(Dataset entries)
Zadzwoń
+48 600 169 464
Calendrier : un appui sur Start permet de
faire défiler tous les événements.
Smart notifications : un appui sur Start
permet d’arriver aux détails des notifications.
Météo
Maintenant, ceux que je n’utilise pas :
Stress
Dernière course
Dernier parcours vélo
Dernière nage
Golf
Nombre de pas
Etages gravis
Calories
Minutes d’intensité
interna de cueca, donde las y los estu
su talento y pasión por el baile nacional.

--

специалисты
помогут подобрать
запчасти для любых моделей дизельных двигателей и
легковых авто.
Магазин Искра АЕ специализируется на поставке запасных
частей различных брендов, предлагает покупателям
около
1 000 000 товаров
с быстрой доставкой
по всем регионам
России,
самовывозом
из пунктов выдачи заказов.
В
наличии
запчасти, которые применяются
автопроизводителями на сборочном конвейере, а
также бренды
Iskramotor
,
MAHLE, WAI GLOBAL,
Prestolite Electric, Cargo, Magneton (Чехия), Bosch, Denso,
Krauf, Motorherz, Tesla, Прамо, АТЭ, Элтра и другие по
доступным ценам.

--

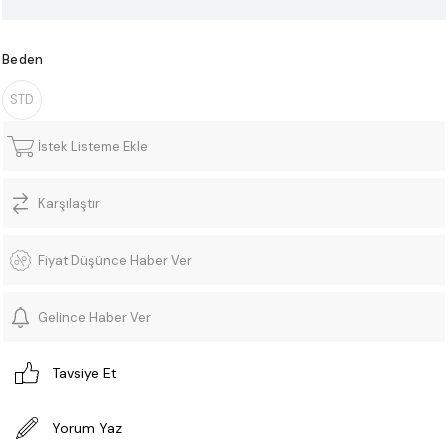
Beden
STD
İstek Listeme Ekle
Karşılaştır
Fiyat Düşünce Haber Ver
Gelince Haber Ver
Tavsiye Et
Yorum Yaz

■ About this task ■
Every line from the line containing "Dernière nage" through the line containing "su talento y pasión por el baile nacional." in the records above must be retyped exactly. Leave out the rest.

■ Response to this task ■
Dernière nage
Golf
Nombre de pas
Etages gravis
Calories
Minutes d’intensité
interna de cueca, donde las y los estu
su talento y pasión por el baile nacional.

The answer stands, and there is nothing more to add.